Recent time has been spent watching both tennis - Wimbledon - and cycling - the Tour de France.
Wimbledon represents tradition from clothing - white - to surface -lawn grass. While winning is rewarded, it is the opportunity to play that really matters. There can only be a single winner, but the reward of being "in the tournament" and playing on the grass courts, lasts long beyond the winning/losing of a match. Wimbledon is form.
The Tour de France is, and has always been about winning. In it's early years riders used a variety of chemical aids to increase their performance which caused the death of at least one rider. This chemical use of drugs and blood supplements has continued in recent times. Need only recall the recent Lance Armstrong confessions. The Tour de France is fame.
An early personal encounter with form/fame.
When starting to play tennis, a peer player approached and suggested that it was much more important to have correct strokes and play gracefully, rather then simply striving - at all costs - to win. Seemed to be a "crazy" suggestion. After all, wasn't the purpose to achieve victory over an opponent?

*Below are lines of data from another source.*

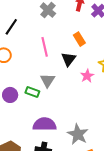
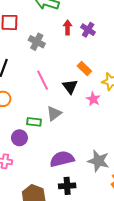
orange rectangle: (79, 39) -> (84, 68), moved
gray triangle: (48, 80) -> (54, 113), turned 35
green rectangle: (32, 92) -> (34, 122), moved

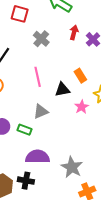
black triangle: (70, 87) -> (62, 90), turned 42
green rectangle: (34, 122) -> (24, 130), moved
black cross: (67, 186) -> (26, 181), moved

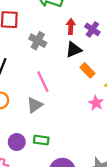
black triangle: (62, 90) -> (74, 50), moved
gray triangle: (41, 111) -> (35, 105), moved

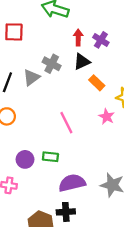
gray cross: (38, 41) -> (52, 64), moved
pink line: (43, 82) -> (66, 123), moved
gray triangle: (35, 105) -> (31, 77), moved

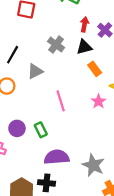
gray triangle: (31, 77) -> (35, 71), moved
green rectangle: (50, 157) -> (41, 130), turned 48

Wasn't until years later as cycling replaced my interest in and ability to play tennis, that the wisdom of this suggestion became apparent. Long distant biking allowed movement thru the landscape without regard to time. Simply ride from a starting location and return. Enjoy the landscape and the folks - if any - riding along with you. No need to win. No striving for victory. It's the form not the fame.
The last eighteen months have been physically and mentally difficult. Many are the hours in which "victory" - no matter the means - over the physical and mental problems was the only goal.
As in tennis and later cycling, the mental and physical problems are being slowly resolved without winning. Once again it's the form that matters not the fame.
These days photography is slowly replacing cycling. Again it would be easy to select subjects and moments that would assure "winning" images. In sports, we say "let the game come to you". Don't impose yourself, rather allow the subject present itself.
Learn to think about the subject and how it relates to the space around it, how to use that relation to present it the way that suits it best. Once again it's the taking/making form that matters not the fame of the result.
Form is an long lasting inner belief/feeling within yourself of correctness. Fame is a short lived outer response/belief of others.